Covid Reddit Behaviour

Contributors: Luke Collins, Mel Liow, Nobby Nguyen, Maeve Shi

Summary

Here we attempt to look into the reddit mental health dataset from which we have selected 15 mental-health-specific subreddit datasets. These datasets contain collections of reddit user posts from 2018-2020. We aim to find the impact of COVID-19 on mental health support groups by looking into the data before and after the pandemic. Specifically, we aim to focus the question:

Has frequency of explicit description of substance abuse in mental-health-oriented subreddits changed over the time period of 2018 through 2020.

For the first week, we conducted exploratory data analysis on 30 datasets (15 mental subreddits, each with a self-described 'pre' and 'post' pandemic dataset), which can be found here. The exploratory data analysis mainly focus on these parts:

Features: We explored the features in details by the published paper and decided to only include substance_use_total, subreddit, author, date, post, and exclude all other features, because they are the only ones relevant to the question.
High Level Analysis: We checked if there's any missing values in datasets, as well as what needs to be cleaned. Then we concatenated the pre and post data set to see the difference of descriptive variables.
Visualization: We showed the plot of substance_use_total distribution before and after the covid to gain a better understanding of our question.

Dataset

The datasets we used contain reddit user posts and text-derived metrics from 15 mental health subreddits: r/EDAnonymous, r/addiction, r/alcoholism, r/adhd, r/anxiety, r/autism, r/bipolarreddit, r/bpd, r/depression, r/healthanxiety, r/lonely, r/ptsd, r/schizophrenia, r/socialanxiety, and r/suicidewatch.
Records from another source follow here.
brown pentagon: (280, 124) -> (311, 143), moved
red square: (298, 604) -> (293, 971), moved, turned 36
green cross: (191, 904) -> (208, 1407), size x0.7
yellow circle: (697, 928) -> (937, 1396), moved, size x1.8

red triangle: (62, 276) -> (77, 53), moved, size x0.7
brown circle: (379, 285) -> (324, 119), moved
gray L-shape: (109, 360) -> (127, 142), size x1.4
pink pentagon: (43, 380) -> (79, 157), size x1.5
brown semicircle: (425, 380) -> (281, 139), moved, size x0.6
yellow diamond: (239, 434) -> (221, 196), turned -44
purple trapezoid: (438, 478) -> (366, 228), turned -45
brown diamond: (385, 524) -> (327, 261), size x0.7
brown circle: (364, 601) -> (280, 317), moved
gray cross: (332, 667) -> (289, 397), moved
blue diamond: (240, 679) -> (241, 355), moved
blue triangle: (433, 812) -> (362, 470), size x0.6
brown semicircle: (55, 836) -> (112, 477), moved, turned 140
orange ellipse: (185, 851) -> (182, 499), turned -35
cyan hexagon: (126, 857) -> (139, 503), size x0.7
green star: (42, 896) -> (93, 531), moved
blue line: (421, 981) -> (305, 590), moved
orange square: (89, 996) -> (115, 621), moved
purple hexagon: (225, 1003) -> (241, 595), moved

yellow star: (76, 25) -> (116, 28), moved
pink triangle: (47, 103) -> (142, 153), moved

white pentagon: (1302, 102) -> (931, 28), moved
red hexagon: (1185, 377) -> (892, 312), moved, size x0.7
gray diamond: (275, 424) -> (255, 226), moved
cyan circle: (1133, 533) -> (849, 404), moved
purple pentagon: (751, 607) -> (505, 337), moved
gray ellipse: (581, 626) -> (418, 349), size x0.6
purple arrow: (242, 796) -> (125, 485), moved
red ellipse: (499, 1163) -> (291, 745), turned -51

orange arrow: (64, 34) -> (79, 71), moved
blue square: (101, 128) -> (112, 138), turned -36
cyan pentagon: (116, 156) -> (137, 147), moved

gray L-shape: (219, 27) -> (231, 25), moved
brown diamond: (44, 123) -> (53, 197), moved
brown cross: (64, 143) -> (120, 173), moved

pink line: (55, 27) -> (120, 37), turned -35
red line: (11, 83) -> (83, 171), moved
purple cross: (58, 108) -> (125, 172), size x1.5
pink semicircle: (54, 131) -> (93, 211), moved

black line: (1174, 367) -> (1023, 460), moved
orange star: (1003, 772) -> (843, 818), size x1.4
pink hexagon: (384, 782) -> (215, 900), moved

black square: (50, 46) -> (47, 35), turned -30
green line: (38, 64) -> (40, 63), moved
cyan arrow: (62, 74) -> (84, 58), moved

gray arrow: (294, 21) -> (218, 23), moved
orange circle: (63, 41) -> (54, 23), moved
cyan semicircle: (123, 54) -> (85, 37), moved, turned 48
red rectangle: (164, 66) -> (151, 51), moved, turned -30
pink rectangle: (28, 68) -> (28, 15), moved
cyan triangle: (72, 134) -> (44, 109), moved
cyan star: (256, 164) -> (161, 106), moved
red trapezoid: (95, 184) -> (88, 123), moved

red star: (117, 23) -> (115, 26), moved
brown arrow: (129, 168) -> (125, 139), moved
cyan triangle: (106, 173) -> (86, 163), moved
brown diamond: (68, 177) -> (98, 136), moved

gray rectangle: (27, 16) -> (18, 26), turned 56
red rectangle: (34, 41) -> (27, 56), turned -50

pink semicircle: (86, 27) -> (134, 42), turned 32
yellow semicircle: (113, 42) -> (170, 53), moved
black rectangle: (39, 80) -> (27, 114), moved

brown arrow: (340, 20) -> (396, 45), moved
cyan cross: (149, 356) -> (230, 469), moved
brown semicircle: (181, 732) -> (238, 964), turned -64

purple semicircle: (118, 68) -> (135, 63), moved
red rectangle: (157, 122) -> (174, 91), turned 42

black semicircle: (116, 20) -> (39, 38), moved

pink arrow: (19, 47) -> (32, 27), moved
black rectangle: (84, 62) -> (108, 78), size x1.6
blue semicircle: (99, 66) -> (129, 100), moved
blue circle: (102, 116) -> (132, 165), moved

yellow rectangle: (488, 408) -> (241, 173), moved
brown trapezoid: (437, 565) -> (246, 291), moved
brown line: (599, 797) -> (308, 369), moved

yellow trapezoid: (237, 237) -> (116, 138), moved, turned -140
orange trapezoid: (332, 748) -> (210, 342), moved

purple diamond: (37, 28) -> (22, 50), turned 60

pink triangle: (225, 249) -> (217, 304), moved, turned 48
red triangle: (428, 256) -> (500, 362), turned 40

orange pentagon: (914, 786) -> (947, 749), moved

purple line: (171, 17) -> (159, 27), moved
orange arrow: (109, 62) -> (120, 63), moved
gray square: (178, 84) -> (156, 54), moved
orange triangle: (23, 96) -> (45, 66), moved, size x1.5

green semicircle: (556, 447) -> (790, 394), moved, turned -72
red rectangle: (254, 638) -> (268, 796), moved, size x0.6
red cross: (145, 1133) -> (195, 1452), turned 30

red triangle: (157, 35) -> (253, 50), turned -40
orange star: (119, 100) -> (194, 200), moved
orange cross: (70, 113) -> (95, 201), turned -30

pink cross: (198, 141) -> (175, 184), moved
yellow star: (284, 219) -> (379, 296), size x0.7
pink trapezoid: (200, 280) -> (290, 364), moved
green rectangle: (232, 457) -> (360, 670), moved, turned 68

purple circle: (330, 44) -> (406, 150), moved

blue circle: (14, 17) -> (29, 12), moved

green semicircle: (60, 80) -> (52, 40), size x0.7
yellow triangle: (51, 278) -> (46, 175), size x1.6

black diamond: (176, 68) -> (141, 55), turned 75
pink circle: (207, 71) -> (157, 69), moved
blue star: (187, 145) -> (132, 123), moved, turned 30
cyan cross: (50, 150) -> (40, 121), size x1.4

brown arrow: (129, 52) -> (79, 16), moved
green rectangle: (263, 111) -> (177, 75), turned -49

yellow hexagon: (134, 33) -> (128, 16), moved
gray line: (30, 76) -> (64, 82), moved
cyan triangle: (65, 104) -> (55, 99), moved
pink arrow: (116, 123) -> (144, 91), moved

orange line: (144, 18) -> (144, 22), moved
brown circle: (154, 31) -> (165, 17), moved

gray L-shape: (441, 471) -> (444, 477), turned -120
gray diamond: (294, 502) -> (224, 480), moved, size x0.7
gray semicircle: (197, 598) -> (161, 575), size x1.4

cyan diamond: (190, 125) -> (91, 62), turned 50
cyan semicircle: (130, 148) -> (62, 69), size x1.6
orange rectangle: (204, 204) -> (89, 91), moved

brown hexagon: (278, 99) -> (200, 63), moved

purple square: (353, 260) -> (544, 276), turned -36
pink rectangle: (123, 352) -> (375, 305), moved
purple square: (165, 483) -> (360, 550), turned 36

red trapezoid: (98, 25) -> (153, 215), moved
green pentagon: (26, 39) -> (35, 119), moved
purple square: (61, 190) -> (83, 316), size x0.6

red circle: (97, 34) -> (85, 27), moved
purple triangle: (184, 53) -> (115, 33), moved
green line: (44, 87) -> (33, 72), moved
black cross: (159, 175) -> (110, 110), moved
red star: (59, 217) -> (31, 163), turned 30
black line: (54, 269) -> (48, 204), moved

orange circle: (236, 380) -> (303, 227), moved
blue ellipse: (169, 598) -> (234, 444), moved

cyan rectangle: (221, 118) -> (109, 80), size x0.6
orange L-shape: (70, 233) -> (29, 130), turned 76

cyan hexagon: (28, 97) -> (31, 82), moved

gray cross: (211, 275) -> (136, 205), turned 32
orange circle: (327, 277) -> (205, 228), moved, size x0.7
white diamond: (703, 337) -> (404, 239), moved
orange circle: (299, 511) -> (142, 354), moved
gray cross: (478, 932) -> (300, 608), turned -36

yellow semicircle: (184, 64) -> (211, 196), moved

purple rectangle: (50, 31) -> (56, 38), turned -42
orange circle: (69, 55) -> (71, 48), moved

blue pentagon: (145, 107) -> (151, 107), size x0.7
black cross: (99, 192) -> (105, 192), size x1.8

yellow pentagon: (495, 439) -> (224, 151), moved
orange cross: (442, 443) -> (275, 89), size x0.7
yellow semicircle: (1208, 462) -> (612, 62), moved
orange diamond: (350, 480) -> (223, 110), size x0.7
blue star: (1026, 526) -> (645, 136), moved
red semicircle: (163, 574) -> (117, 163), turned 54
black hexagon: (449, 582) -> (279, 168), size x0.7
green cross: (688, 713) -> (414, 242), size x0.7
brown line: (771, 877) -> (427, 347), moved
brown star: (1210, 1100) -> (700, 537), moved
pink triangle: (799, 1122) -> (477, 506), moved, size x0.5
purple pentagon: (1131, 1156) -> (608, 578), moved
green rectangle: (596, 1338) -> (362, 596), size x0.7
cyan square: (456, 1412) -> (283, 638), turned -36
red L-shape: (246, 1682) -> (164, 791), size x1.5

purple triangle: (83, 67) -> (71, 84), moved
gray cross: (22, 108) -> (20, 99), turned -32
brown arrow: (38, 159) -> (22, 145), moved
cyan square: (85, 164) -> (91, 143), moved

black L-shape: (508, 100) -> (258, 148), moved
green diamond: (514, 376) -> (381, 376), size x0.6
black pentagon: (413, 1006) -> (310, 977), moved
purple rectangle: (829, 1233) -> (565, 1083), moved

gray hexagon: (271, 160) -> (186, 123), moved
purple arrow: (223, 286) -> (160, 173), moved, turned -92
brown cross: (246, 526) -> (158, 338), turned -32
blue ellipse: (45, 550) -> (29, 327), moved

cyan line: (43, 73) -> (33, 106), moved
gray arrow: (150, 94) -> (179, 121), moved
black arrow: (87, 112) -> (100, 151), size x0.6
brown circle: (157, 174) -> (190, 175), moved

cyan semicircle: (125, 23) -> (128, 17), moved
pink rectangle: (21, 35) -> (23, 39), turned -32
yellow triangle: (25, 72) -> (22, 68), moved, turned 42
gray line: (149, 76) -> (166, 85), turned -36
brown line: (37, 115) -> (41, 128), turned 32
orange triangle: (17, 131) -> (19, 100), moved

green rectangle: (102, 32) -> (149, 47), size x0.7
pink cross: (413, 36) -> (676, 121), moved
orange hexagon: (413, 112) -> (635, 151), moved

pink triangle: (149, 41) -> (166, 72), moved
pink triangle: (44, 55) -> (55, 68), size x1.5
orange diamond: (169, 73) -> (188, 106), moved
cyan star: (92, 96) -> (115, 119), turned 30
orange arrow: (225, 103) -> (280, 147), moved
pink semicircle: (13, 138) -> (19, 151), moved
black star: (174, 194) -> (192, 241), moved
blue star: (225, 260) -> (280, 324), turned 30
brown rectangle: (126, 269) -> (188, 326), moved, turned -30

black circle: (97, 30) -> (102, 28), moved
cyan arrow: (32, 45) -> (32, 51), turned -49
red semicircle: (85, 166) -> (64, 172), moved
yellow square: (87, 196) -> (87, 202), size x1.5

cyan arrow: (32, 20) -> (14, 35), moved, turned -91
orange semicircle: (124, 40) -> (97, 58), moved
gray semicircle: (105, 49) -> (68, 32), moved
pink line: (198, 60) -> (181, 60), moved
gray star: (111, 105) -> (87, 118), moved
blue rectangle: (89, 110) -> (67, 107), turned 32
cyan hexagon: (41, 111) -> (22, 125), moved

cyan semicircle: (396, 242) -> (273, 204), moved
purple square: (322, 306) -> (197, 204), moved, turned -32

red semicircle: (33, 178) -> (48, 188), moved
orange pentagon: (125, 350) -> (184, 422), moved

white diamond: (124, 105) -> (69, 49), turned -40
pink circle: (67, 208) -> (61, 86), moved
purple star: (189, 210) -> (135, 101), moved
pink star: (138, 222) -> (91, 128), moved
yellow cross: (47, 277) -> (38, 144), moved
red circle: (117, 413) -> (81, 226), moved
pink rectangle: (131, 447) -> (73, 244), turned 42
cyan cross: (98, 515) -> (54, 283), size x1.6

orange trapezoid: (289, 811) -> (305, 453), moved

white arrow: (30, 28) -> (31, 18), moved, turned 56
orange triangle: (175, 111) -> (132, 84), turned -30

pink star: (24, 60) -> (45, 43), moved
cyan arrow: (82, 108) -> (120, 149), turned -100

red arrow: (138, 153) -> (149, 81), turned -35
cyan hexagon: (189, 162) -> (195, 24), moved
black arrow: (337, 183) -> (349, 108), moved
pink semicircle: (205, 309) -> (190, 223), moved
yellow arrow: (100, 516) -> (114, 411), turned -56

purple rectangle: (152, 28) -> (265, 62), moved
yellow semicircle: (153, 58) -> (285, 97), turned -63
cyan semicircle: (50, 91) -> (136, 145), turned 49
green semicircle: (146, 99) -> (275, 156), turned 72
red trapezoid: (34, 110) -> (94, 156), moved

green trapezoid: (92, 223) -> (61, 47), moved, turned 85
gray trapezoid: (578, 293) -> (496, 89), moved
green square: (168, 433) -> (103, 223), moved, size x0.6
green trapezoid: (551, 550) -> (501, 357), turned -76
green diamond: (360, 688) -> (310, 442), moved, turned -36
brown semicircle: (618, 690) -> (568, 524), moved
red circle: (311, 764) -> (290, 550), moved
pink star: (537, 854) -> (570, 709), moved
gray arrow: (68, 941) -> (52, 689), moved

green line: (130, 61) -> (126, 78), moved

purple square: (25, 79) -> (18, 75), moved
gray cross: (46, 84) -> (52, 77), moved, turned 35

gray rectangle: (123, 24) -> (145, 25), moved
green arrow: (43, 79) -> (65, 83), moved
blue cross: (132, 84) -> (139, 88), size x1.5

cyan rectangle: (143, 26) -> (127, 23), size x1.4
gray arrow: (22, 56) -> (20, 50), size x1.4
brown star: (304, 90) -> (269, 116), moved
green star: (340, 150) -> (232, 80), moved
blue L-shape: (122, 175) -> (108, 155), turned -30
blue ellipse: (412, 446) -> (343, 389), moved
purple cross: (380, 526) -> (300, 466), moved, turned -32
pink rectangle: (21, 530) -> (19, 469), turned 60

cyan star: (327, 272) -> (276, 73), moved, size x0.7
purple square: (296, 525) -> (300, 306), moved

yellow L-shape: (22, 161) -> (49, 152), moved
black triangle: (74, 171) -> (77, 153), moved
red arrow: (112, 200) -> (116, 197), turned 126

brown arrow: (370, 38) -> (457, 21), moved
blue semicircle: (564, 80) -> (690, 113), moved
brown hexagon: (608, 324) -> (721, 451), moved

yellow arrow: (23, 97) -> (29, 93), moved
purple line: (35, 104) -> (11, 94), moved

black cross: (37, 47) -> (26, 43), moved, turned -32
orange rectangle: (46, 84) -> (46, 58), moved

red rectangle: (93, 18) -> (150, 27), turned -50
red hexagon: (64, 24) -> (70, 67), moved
We select only one of the text-derived metrics available in this dataset - substance_abuse_total - as the focus of our study.

Timeframe of datasets:

'post' [pandemic]: Jan 1 to April 20, 2020 (called "mid-pandemic" in manuscript; r/COVID19_support appears). Unique users: 320,364.
'pre' [pandemic]: Dec 2018 to Dec 2019. A full year which provides more data for a baseline of Reddit posts. Unique users: 327,289.

More information can be found here

Report

Our final report can be found here

Usage

Please clone the GitHub repository to your machine. To replicate the analysis, all relevant scripts will be made available in this GitHub repository. All necessarily dependencies will be provided as well as the commands required to fetch the relevant data. There are also several ways that you can run the analysis - this will be detailed below.

1. Docker

Please make sure you have a working set up of Docker on your pc. The estimated time to download data and complete the analysis is 30 minutes.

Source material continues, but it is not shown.